Hazel nodded. ‘I’ll try phoning him first. But if I can’t get hold of him, I’ll take a run out.’

She called from the car park. It was a mobile number, which slightly surprised Hazel. She’d had Benny Price down as the last man in England to hold onto his landline, with the possible exception of Gabriel Ash. But the call went straight to voice mail. She left a message, asking him to call her back. But with no confidence that he’d get it in the immediate future, she started the car again and turned towards Wittering.

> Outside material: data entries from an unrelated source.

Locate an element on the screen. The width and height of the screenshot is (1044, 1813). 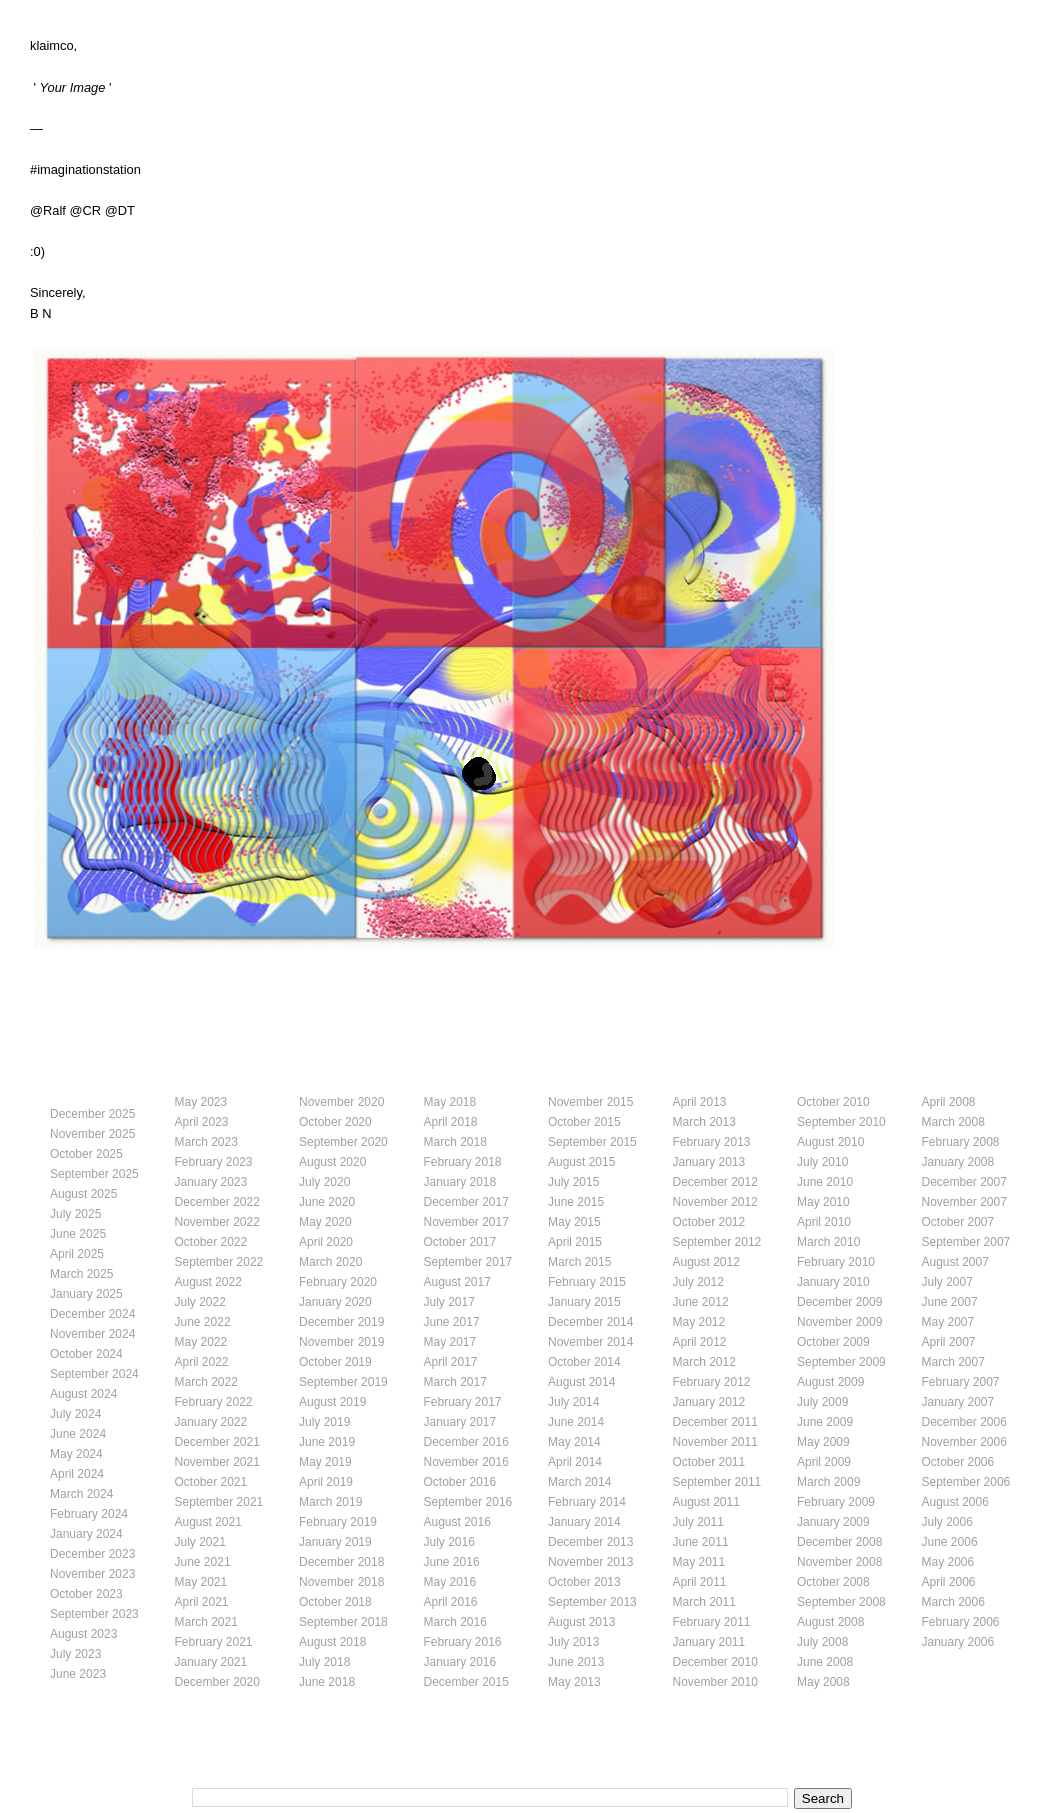
March 2023 is located at coordinates (206, 1142).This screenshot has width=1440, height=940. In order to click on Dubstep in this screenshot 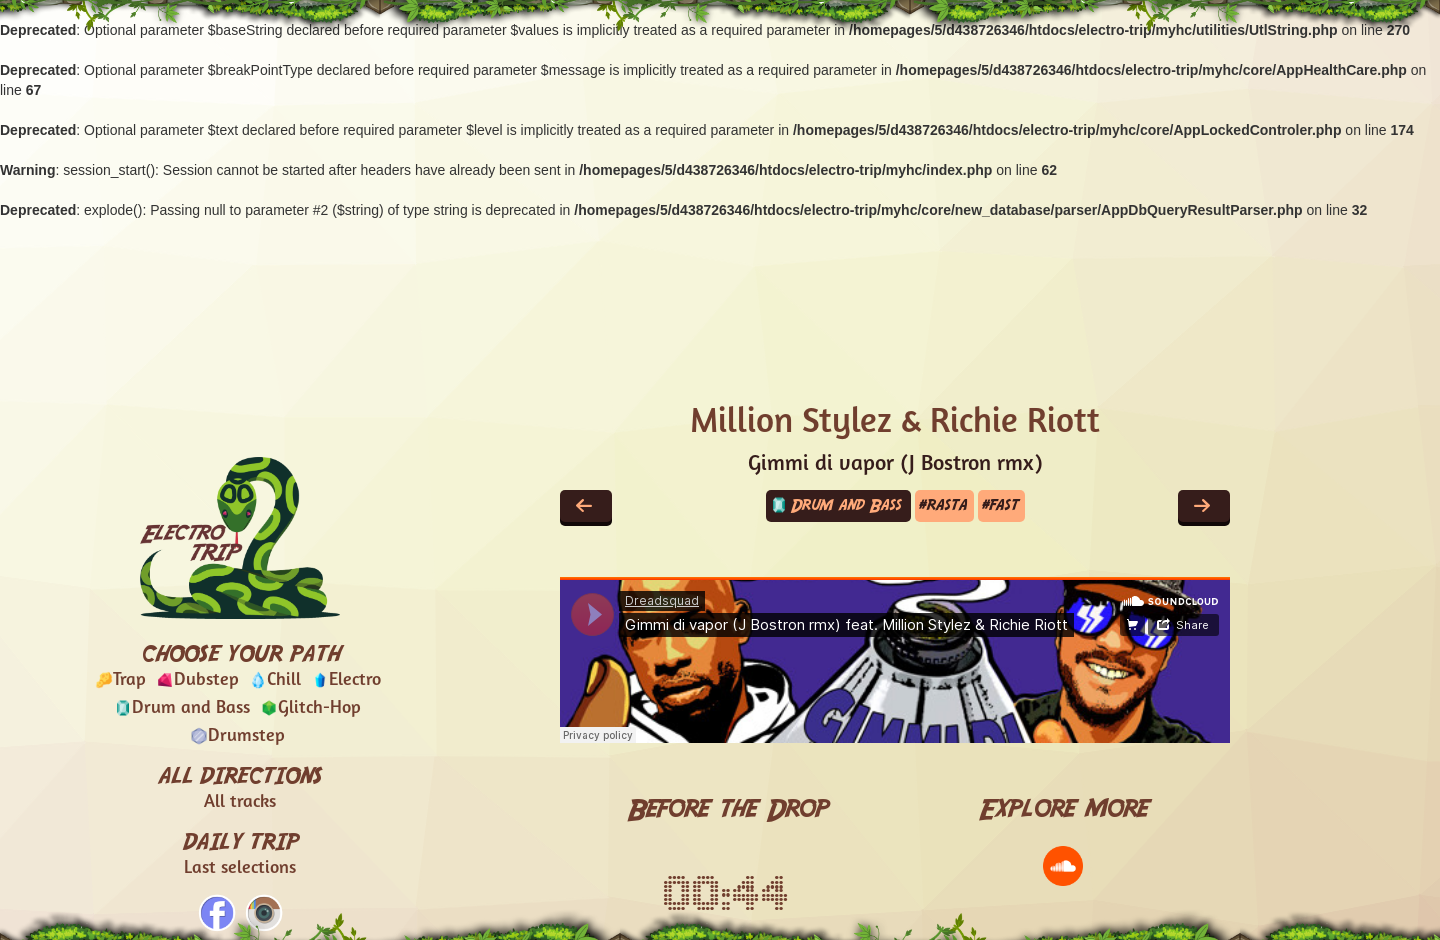, I will do `click(206, 680)`.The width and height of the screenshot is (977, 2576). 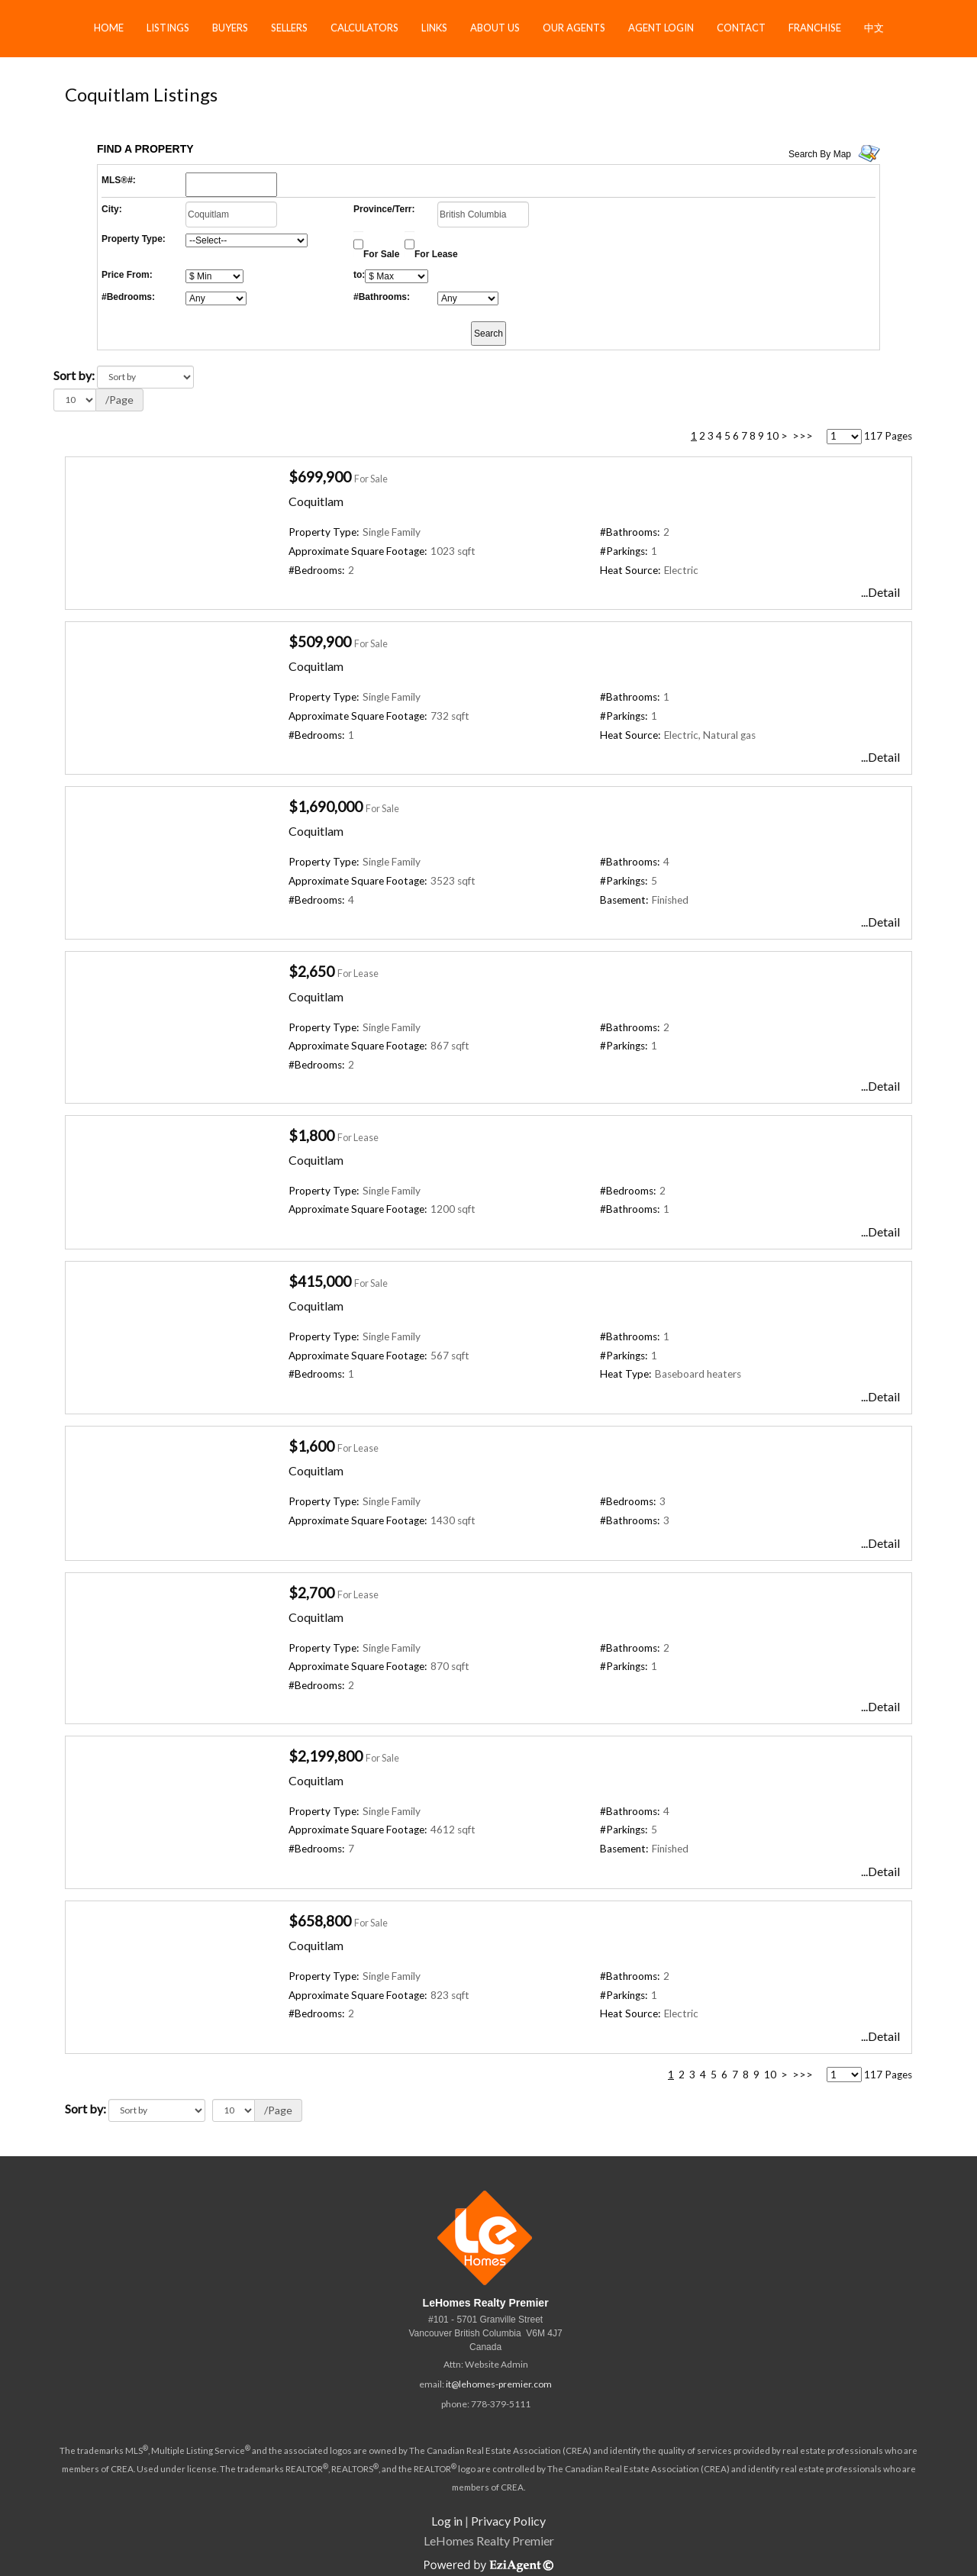 I want to click on Franchise, so click(x=814, y=27).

‘Aren’t we going home?’ asked Ash.

‘I need to talk to Benny Price,’ said Hazel doggedly. ‘As far as I know, he’s the last person who spoke to Saturday before he disappeared. It may be a coincidence, but he must have had some reason for calling at my house. I asked him about the picture of the waterfall: if he remembered something, maybe he came round to tell me. And since I was at work, Saturday may have decided to check it out himself. It’s only a couple of miles, Gabriel. If Benny isn’t at home, we’ll be back in ten minutes.’

‘And if he is at home?’

She knew what he was asking. ‘That’ll depend on what he tells us.’

‘Dave Gorman will have my guts for garters if I let anything happen to you.’

‘What’s going to happen to me?’ she scoffed. ‘I just want a word with a member of the council works department! If he has anything useful to say, I’ll call Dave.’

‘And let him take it from there,’ insisted Ash.

The slight hesitation may have been significant. ‘And let him take it from there.’